Announcing, “This is Senate Bill Ninety-seven,” Jack began to sign the bill, declaring, “Now, with this signature, and effective immediately, it is, in fact, the law of Delaware.”
The room burst into applause as Jack held up the newly enacted law. It had been less than a year since Jack and I met up on AU’s campus and talked about the need for this bill. “Let’s change that,” he had said to me. And we did.
Five years after I stood behind him on the night he won the governor’s office, I was now standing behind him as he signed the Gender Identity Nondiscrimination Act into law.
After his victory in 2008, standing beside him, I felt hope for the potential for change. Now, as he held up the newest law of the land, I felt a renewed sense of hope. But it was a stronger hope than I’d felt in 2008 with both Obama and Jack’s elections.
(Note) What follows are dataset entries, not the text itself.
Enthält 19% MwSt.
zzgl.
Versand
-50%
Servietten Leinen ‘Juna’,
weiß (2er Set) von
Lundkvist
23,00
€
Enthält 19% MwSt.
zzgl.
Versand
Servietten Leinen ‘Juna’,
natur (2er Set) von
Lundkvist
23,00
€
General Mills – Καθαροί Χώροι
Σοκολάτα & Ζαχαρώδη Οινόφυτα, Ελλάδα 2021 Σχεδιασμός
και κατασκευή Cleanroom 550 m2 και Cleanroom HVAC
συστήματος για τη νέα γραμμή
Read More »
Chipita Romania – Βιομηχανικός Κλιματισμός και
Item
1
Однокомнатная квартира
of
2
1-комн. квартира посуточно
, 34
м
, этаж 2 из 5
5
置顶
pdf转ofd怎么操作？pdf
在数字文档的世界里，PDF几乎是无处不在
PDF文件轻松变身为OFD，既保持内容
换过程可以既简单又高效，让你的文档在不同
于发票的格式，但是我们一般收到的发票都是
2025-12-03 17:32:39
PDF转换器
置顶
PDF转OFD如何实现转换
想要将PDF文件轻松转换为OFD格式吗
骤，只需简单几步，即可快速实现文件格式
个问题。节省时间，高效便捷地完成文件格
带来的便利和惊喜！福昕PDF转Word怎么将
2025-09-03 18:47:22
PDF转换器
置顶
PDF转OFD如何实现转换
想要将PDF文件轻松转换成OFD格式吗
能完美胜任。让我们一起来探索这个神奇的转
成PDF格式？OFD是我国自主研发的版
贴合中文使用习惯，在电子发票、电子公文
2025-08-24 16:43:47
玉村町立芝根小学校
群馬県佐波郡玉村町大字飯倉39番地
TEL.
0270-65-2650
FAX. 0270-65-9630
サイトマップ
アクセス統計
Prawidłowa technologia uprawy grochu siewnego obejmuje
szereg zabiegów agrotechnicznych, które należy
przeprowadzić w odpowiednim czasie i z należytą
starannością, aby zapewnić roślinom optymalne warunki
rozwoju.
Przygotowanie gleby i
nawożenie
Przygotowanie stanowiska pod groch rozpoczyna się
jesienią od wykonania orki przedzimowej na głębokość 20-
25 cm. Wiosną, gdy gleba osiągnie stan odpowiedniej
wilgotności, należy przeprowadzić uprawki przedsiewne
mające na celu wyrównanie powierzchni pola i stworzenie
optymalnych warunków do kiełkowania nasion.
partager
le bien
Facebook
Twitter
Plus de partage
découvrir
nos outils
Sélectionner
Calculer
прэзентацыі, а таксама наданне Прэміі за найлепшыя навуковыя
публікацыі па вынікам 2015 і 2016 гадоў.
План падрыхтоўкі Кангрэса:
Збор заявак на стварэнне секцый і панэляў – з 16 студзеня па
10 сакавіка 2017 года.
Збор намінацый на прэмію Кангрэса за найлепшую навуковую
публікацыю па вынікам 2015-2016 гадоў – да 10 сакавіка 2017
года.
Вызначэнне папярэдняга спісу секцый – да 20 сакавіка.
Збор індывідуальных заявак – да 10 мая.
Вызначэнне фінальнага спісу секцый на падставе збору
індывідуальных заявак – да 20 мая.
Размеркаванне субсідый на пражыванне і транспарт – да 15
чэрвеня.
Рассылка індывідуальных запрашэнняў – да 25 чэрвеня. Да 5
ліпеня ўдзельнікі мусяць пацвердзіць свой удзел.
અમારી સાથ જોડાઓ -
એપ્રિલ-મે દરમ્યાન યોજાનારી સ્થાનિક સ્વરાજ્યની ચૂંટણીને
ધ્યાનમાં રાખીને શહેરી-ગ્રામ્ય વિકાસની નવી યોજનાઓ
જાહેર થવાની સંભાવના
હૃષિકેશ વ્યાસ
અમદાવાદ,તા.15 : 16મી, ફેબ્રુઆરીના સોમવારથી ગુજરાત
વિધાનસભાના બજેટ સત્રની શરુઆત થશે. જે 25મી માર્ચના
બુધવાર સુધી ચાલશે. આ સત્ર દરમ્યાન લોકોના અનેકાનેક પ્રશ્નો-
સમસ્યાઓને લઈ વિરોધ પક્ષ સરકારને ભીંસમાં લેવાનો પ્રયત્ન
It was a hope rooted in the progress that I had seen since coming out. And even though I had come out just a little more than a year before, and had been so frightened and so scared at the time, now I realized that I had never felt so hopeful. It was a hope displayed in the faces of the countless everyday LGBTQ Americans I helped welcome into the White House as guests of the president of the United States; of the openly gay Marine who proposed to his future husband in front of a Christmas tree just outside the Blue Room; of the transgender kids seen and affirmed by the nation’s first Black president. It’s the hope infused with the warmth of finding love with the type of person who made me want to be a better person in every single way. And it’s a hope that was now etched into the law of my home state, the only one to enact both marriage and trans equality in the same year.
That night, my parents and I sat down for a celebratory dinner at a small neighborhood restaurant that we refer to as our “happy place.”
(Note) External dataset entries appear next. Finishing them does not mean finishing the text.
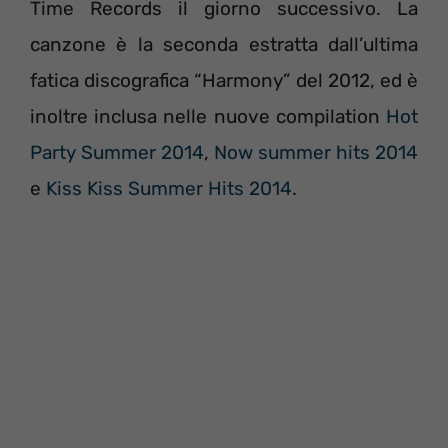
Time Records il giorno successivo. La
canzone è la seconda estratta dall’ultima
fatica discografica “Harmony” del 2012, ed è
inoltre inclusa nelle nuove compilation
Hot
Party Summer 2014
,
Now summer hits 2014
e
Kiss Kiss Summer Hits 2014
.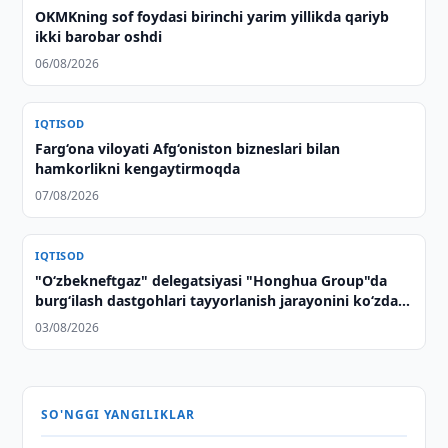
OKMKning sof foydasi birinchi yarim yillikda qariyb
ikki barobar oshdi
06/08/2026
IQTISOD
Farg‘ona viloyati Afg‘oniston bizneslari bilan
hamkorlikni kengaytirmoqda
07/08/2026
IQTISOD
"O‘zbekneftgaz" delegatsiyasi "Honghua Group"da
burg‘ilash dastgohlari tayyorlanish jarayonini ko‘zdan
kechirdi
03/08/2026
SO'NGGI YANGILIKLAR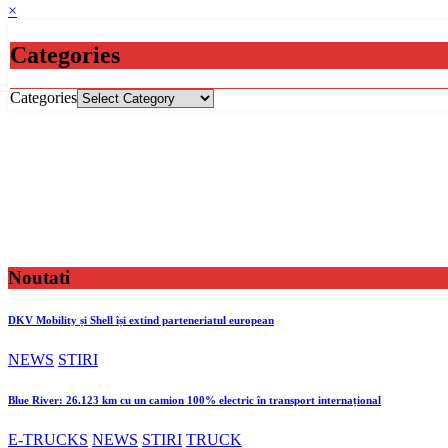
×
Categories
Categories
Noutati
DKV Mobility și Shell își extind parteneriatul european
NEWS
STIRI
Blue River: 26.123 km cu un camion 100% electric în transport internațional
E-TRUCKS
NEWS
STIRI
TRUCK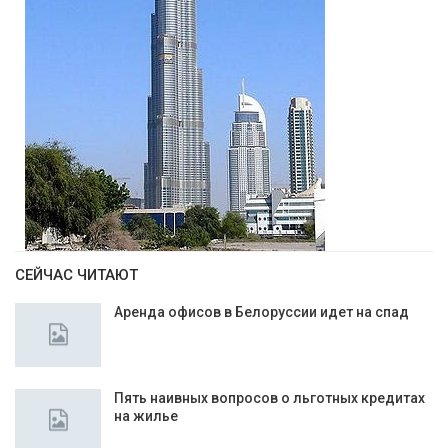
СЕЙЧАС ЧИТАЮТ
Аренда офисов в Белоруссии идет на спад
Пять наивных вопросов о льготных кредитах
на жилье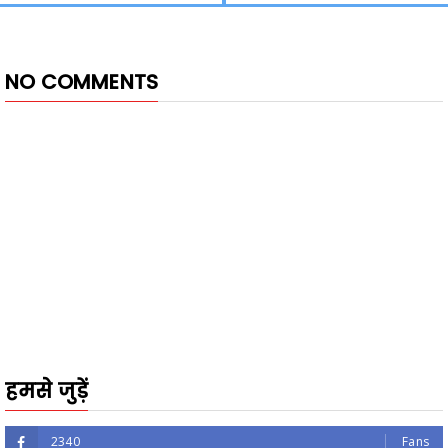
NO COMMENTS
हमसे जुड़ें
2340
Fans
“This was the hardest thing I’ve ever done in my life,” my mom said. “But it’s also the most fulfilling thing I’ve done in all my life.”
“And we did it together, as a family,” I toasted.
As our glasses clinked, I got a message from one of the transgender people who had helped us pass the bill. He was out with his family at a restaurant, too. “I’m out to dinner with my folks,” it read. “And for the first time in my life, I feel like I belong here. This place finally feels like home.”
When you’ve never felt like you really belonged somewhere, it’s almost impossible to know what it will feel like to finally feel at home. As openly transgender people, we had taken the steps we needed to alleviate that constant feeling of homesickness when it came to our gender identity. But without social and legal equality, as tranquil as we may feel within our own identities, our souls still ache for a physical home, a place where we can feel welcomed, affirmed, loved, and seen. It’s a desire at the center of our shared humanity as people and one that mirrors our own experiences transitioning.
And while no law will ever be a silver bullet, no bill can change every heart or open every mind, and no protection can stamp out every act of discrimination, these laws provide a foundation. That night, we were one step closer to justice.